A big thank you to everyone who attended the HathiTrust event, both in-person and virtually! If you were unable to attend, we have a video of most of the presentation that will be posted shortly. Our turnout was excellent, with well over 20 attendees between those onsite and those connected online. John Wilkin and Sebastien Korner were informative speakers, shedding light on a multitude of topics, ranging from the origins of HathiTrust and the many facets of digital preservation to providing insight on the skills employers are seeking in recent graduates.
According to John, HathiTrust began about 20 years ago, shortly after JSTOR spun off. At the time, microfilm reformatting was the standard preservation method. However, digital was entering the scene and those involved in HathiTrust’s formation recognized its suitability for preservation, particularly in terms of enhancing accessibility. John acknowledged the initial reluctance to use digital as a preservation strategy due to it being perceived as transitory, as well as issues surrounding reproduction and sustainability. However, he assert that if properly approached from “a three legged stool of digital preservation,” digital preservation is viable.
John defined the three legs of the digital preservation stool as:
- Fidelity in capture: Items must be faithfully digitally captured.
- Openness of formats: Items should not be locked into a proprietary format, and formats should themselves be open with plentiful usage tools.
- Viability: Items should be stored on equipment with longevity and stability.
If a digital repository’s legs are strong on these three counts, it has the initial requirements for becoming a trusted repository. Indeed, creating a trustworthy digital repository involves an additional set of requirements including fixity checks, preservation metadata (e.g., PREMIS, additional administrative metadata), organizational financial viability, and robust storage.
Sebastien spoke at length regarding HathiTrust’s storage solution. During the initial search for a storage solution, HathiTrust was looking for a reasonably well-established company committed to digital preservation with an innovative roadmap whose storage product was scalable to meet the repository’s increasing needs. HathiTrust found these characteristics in Isilon, who produces the HathiTrust’s clustered NAS (network alliance storage) storage solution. The NAS is referred to as clustered because it is composed of nodes, each of which has both a CPU and storage which allows for simultaneous growth in brain power (CPI) while growing the storage size.

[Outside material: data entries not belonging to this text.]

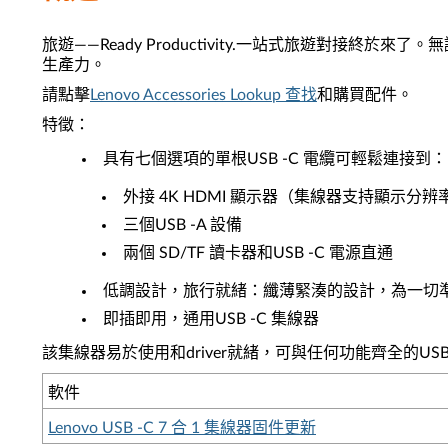
旅遊——Ready Productivity.一站式旅遊對接終於
生產力。
請點擊
Lenovo Accessories Lookup 查找
和購買配件。
特徵：
具有七個選項的單根USB -C 電纜可輕鬆連接到：
外接 4K HDMI 顯示器（集線器支持顯示分辨率高達 3
三個USB -A 設備
兩個 SD/TF 讀卡器和USB -C 電源直通
低調設計，旅行就緒：纖薄緊湊的設計，為一切準備就緒，
即插即用，通用USB -C 集線器
該集線器易於使用和driver就緒，可與任何功能齊全的US
軟件
Lenovo USB -C 7 合 1 集線器固件更新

Another interesting feature of HathiTrust’s repository is it is comprised of two identical instances, one in Ann Arbor, and the other in Indiana University’s data center (Indiana University is one of HathiTrust’s partners). Sebastien noted that the main concern when running two instances is ensuring replication and consistency between the two. With all content active on both instances, users are served data from both. The only difference between the two is that content is ingested only in the Ann Arbor instance and is then replicated in the Indiana University instance. Having two identical instances of the HathiTrust repository is beneficial in numerous regards, particularly as a physical safety measure given the distance between the two institutions running the instances.
After the overview of digital preservation and the origins of HathiTrust, focus shifted to attendee questions, with the bulk relating to digital preservation and student skill sets. One attendee asked if digital is the last word on storage, or if another method will soon usurp its dominance. While both John and Sebastien indicated that presently spinning disk storage (e.g., SATA disks) is still fundamentally necessary for a trusted repository like HathiTrust, other newer formats like solid state storage are being developed and utilized in some repositories. However, as the HathiTrust representatives stated, the main issue with storage is cost.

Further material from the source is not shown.